__EXCERPTED DATA__
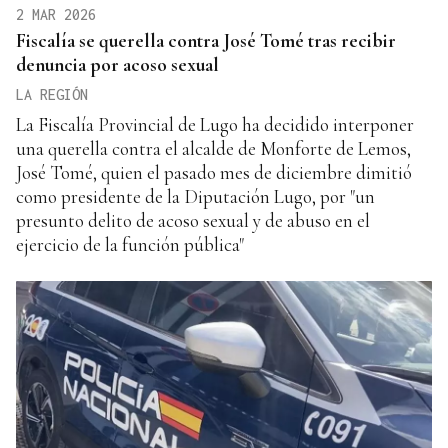
2 MAR 2026
Fiscalía se querella contra José Tomé tras recibir
denuncia por acoso sexual
LA REGIÓN
La Fiscalía Provincial de Lugo ha decidido interponer
una querella contra el alcalde de Monforte de Lemos,
José Tomé, quien el pasado mes de diciembre dimitió
como presidente de la Diputación Lugo, por "un
presunto delito de acoso sexual y de abuso en el
ejercicio de la función pública"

__ABOUT THIS TASK__
Pull each line containing "Tomé" from the records.

__RESPONSE AREA__
Fiscalía se querella contra José Tomé tras recibir
José Tomé, quien el pasado mes de diciembre dimitió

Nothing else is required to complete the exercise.